Tampone a tutto il personale medico ed infermieristico del San Leonardo. A chiederlo, questa mattina, è stata la sigla sindacale FSI-USAE. Il coordinatore aziendale Raffaele Amodio, infatti, ha scritto una nota indirizzata ai vertici del nosocomio stabiese per chiedere anche di conoscere quali siano stati i «provvedimenti adottati per gli ultimi casi di operatori che hanno effettuato prestazione lavorativa con sintomi ed esami sospetti».
Una situazione, quella dell’ospedale San Leonardo di Castellammare di Stabia, che si fa sempre più infuocata.

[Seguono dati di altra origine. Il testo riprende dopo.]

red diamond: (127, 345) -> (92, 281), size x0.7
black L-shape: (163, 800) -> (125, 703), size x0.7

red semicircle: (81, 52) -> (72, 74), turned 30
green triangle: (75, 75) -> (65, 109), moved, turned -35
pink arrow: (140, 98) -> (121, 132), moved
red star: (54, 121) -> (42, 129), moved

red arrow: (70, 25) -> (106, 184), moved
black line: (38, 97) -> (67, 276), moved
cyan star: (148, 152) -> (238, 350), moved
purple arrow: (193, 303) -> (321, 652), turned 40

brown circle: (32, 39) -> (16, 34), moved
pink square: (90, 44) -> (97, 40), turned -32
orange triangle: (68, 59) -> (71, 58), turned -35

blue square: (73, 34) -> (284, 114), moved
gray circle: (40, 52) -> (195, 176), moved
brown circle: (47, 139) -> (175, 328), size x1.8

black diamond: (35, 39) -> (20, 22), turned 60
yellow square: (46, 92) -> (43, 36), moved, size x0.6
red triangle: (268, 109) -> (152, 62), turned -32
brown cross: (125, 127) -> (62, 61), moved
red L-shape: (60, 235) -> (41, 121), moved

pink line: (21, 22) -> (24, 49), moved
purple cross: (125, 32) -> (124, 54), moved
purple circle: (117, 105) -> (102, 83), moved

La richiesta protocollata questa mattina prende infatti spunto dall’ultimo recentissimo caso di contagio tra le corsie del nosocomio riguardante un’anestesista nonché dal «contatto già nei giorni pregressi avvenuto con il personale della chirurgia» scrive Amodio.
Anche se nei giorni scorsi il personale è stato già sottoposto a tampone, il sindacato sottolinea come «il tampone nelle prime 48/72 ore non sarebbe esaustivo , per finestra incubazione».
Per questo, è stato chiesto di «effettuare, tra venerdi’ e sabato, tampone a tutto il personale dei reparti interessati e di ricevere informativa d’uopo, dei provvedimenti adottati per gli ultimi casi di operatori che hanno effettuato prestazione lavorativa con sintomi ed esami sospetti».